Task to carry out :: Leave out the pictures, then output the lines of the records below from the first through the one containing "J’agis avec Attac".

Dataset entries ::

|---|

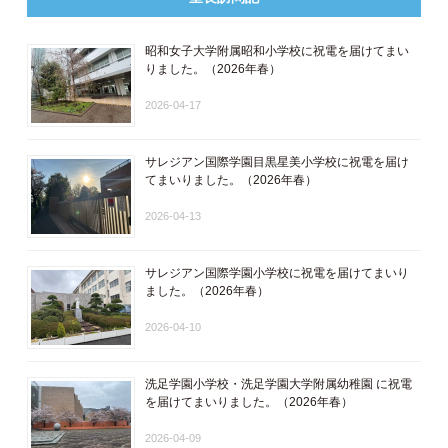
昭和女子大学附属昭和小学校に祝電を届けてまい
りました。（2026年春）
2026-04-17
サレジアン国際学園目黒星美小学校に祝電を届け
てまいりました。（2026年春）
2026-04-13
サレジアン国際学園小学校に祝電を届けてまいり
ました。（2026年春）
2026-04-10
洗足学園小学校・洗足学園大学附属幼稚園 に祝電
を届けてまいりました。（2026年春）
2026-04-09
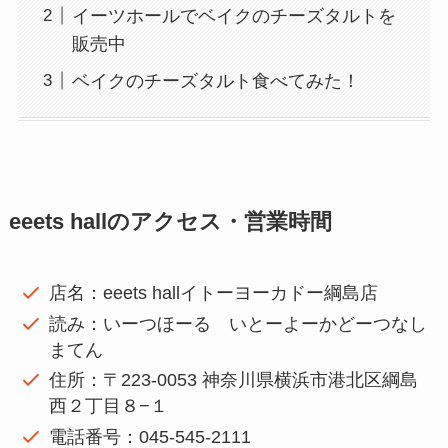
イーツホールでベイクのチーズタルトを
販売中
ベイクのチーズタルト食べてみた！
eeets hallのアクセス・営業時間
店名：eeets hallイトーヨーカドー綱島店
読み：いーつほーる いとーよーかどーつなし
まてん
住所：〒223-0053 神奈川県横浜市港北区綱島
西２丁目８−１
電話番号：045-545-2111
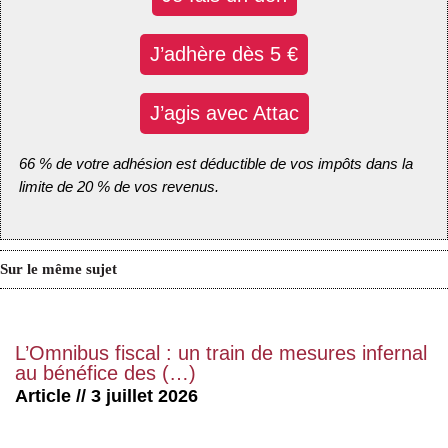
J’adhère dès 5 €
J’agis avec Attac
66 % de votre adhésion est déductible de vos impôts dans la
limite de 20 % de vos revenus.
Sur le même sujet
L’Omnibus fiscal : un train de mesures infernal
au bénéfice des (…)
Article // 3 juillet 2026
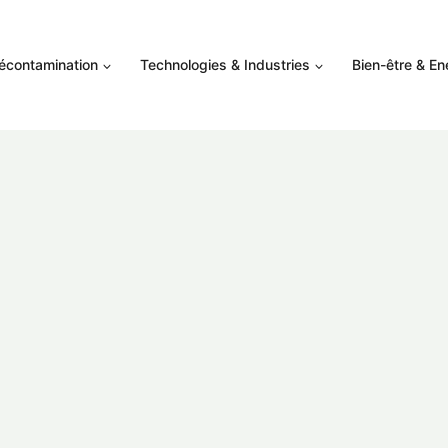
Décontamination
Technologies & Industries
Bien-être & En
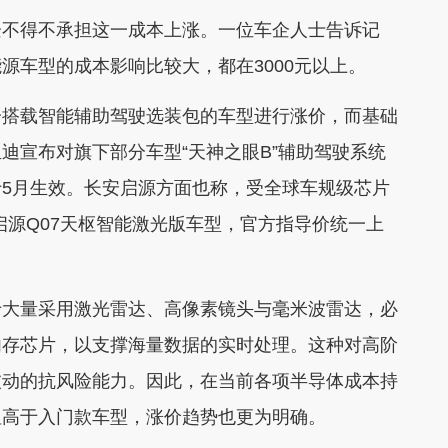
不得不承担这一成本上涨。一位车企人士告诉记
源车型的成本影响比较大，都在3000元以上。
搭载智能辅助驾驶选装包的车型进行涨价，而基础
迪宣布对旗下部分车型“天神之眼B”辅助驾驶系统
将于5月生效。长安启源方面也称，受全球车规级芯片
的启源Q07天枢智能激光版车型，官方指导价统一上
大量采用激光雷达、高像素镜头与毫米波雷达，必
内存芯片，以支撑海量数据的实时处理。这种对高阶
波动的抗风险能力。因此，在当前各项半导体成本持
显高于入门款车型，涨价趋势也更为明确。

|---|

Written answer ::
昭和女子大学附属昭和小学校に祝電を届けてまい
りました。（2026年春）
2026-04-17
サレジアン国際学園目黒星美小学校に祝電を届け
てまいりました。（2026年春）
2026-04-13
サレジアン国際学園小学校に祝電を届けてまいり
ました。（2026年春）
2026-04-10
洗足学園小学校・洗足学園大学附属幼稚園 に祝電
を届けてまいりました。（2026年春）
2026-04-09
イーツホールでベイクのチーズタルトを
販売中
ベイクのチーズタルト食べてみた！
eeets hallのアクセス・営業時間
店名：eeets hallイトーヨーカドー綱島店
読み：いーつほーる いとーよーかどーつなし
まてん
住所：〒223-0053 神奈川県横浜市港北区綱島
西２丁目８−１
電話番号：045-545-2111
J’adhère dès 5 €
J’agis avec Attac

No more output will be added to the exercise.